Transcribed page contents
↓↓↓

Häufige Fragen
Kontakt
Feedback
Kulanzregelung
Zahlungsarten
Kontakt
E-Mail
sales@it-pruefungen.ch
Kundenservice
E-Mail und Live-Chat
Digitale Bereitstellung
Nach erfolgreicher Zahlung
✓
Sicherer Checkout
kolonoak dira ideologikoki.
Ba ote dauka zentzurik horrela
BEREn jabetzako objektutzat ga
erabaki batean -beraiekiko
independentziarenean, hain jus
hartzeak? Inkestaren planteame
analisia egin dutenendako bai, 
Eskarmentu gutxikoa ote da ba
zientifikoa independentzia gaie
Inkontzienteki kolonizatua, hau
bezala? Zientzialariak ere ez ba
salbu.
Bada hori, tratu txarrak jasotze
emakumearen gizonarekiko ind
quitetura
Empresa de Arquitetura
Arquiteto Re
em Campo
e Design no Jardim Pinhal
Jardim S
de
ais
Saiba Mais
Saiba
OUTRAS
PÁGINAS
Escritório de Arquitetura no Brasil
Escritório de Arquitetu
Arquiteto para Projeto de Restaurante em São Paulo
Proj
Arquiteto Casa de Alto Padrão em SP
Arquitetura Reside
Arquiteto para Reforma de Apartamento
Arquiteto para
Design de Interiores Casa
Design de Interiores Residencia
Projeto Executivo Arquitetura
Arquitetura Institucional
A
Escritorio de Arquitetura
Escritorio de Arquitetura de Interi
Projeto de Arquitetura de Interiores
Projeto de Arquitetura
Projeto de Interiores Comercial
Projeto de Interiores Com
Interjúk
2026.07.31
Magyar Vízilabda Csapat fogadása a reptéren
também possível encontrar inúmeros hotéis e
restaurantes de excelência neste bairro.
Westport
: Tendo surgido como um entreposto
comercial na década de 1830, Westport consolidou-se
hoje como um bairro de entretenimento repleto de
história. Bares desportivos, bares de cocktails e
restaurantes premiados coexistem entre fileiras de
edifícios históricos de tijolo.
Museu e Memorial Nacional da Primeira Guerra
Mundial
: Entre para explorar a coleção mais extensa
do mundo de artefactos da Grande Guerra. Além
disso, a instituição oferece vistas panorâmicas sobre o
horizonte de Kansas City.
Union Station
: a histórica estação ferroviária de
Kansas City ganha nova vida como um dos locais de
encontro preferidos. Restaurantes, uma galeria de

↑↑↑

» WORK REQUEST: Which lines of the records above hold the word "para"? Copy each of them.

» ANSWER SECTION:
Arquiteto para Projeto de Restaurante em São Paulo
Arquiteto para Reforma de Apartamento
Arquiteto para
: Entre para explorar a coleção mais extensa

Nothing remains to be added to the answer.